InterDrone 2019

Lies, Damned Lies, and Accuracy Metrics (Room Amazon Q-T)

06 Sep 19
9:00 AM - 10:00 AM

Tracks: Agriculture, Business, Cinema and Photo, Construction, Development and Hardware, Emergency and SAR, Energy, Fire, Infrastructure, Inspection, Law Enforcement, Public Safety, Surveying and Mapping

Speaker(s): Joe Morrison
This session is a beginner’s guide to:
  • Gaining fluency in common statistics used to describe machine learning models and their limitations
  • Understanding how they can be manipulated, both intentionally and unintentionally
  • Seeing some real examples of accuracy metrics done right and wrong
Advances in machine learning technology, especially the sub-field of deep learning, have dramatically expanded the number of use cases that drones can be applied to effectively.

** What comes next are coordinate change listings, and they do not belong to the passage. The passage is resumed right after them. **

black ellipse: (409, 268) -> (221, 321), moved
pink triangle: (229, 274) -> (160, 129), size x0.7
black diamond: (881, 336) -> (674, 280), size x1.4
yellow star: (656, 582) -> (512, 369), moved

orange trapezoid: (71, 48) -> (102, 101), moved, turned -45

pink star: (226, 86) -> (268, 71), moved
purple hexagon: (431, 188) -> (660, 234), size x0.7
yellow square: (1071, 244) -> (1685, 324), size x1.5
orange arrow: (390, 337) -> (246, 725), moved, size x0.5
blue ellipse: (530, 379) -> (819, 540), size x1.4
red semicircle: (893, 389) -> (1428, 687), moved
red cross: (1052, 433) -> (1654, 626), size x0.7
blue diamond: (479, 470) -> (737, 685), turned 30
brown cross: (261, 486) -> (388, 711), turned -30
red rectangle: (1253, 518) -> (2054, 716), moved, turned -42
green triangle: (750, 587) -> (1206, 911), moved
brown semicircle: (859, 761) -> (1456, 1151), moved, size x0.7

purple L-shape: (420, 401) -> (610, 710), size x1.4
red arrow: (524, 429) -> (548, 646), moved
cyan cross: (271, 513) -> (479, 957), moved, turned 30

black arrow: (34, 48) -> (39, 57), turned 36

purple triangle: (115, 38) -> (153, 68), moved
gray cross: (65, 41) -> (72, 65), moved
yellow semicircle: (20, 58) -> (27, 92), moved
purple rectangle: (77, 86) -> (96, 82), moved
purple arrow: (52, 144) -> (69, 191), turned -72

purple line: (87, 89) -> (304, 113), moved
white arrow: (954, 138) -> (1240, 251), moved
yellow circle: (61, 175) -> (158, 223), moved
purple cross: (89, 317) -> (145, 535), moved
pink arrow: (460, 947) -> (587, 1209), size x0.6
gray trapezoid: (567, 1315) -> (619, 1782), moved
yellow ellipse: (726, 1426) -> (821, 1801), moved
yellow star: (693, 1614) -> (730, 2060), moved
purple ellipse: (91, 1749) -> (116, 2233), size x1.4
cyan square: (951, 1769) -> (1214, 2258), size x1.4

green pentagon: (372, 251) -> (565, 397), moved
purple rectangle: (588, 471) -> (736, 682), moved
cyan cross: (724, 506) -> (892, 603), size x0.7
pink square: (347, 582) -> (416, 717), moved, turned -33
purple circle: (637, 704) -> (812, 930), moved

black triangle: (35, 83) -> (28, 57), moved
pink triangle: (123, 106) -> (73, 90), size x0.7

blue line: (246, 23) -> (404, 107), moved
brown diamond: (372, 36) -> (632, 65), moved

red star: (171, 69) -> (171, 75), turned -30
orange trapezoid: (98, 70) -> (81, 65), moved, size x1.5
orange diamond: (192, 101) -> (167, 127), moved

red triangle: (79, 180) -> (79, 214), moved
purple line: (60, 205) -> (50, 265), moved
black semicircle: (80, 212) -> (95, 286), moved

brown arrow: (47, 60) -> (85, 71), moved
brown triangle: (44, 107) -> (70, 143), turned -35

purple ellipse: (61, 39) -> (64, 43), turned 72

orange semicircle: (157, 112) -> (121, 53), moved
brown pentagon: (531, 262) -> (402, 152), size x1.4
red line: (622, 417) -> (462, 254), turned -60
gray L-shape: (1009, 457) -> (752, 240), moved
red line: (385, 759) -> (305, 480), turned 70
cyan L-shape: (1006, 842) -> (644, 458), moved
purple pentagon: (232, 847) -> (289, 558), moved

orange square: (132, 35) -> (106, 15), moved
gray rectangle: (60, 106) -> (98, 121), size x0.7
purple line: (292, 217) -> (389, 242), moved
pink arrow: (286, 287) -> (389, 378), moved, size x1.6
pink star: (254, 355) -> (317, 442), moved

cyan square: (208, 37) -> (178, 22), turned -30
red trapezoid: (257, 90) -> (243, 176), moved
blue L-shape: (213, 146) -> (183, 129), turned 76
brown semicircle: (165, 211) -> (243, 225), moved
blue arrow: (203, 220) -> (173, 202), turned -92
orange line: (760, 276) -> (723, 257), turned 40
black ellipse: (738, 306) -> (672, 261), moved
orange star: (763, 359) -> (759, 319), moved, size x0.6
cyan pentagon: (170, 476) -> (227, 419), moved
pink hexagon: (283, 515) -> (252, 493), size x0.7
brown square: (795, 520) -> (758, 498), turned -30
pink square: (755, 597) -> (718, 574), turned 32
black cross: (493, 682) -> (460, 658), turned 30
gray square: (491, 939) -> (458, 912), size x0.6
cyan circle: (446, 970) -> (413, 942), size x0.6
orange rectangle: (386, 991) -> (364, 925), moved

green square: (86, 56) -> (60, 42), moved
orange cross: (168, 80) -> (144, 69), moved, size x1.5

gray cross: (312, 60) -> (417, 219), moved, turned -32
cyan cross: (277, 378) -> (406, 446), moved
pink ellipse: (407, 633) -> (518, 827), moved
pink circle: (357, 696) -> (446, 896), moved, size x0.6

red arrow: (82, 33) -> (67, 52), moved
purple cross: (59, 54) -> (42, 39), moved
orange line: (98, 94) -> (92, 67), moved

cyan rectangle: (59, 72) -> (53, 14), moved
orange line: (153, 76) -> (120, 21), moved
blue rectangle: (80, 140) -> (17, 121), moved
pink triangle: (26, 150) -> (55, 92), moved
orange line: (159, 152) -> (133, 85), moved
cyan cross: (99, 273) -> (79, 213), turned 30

Whether the challenge is counting trees in an orchard, calculating the volume of a stockpile, or estimating the rust on a water tank, some vendor somewhere is likely using machine learning to expedite or automate that task. However, describing the accuracy of a machine learning model is far less straightforward than many of these vendors make it seem. In practice, statistical measures used to evaluate these models are often more misleading than they are helpful. This session will use real examples of drone projects that leveraged machine learning to illustrate how different evaluation techniques can be used to tell different stories about the same data, and to suggest best practices for portraying the accuracy of a model…accurately.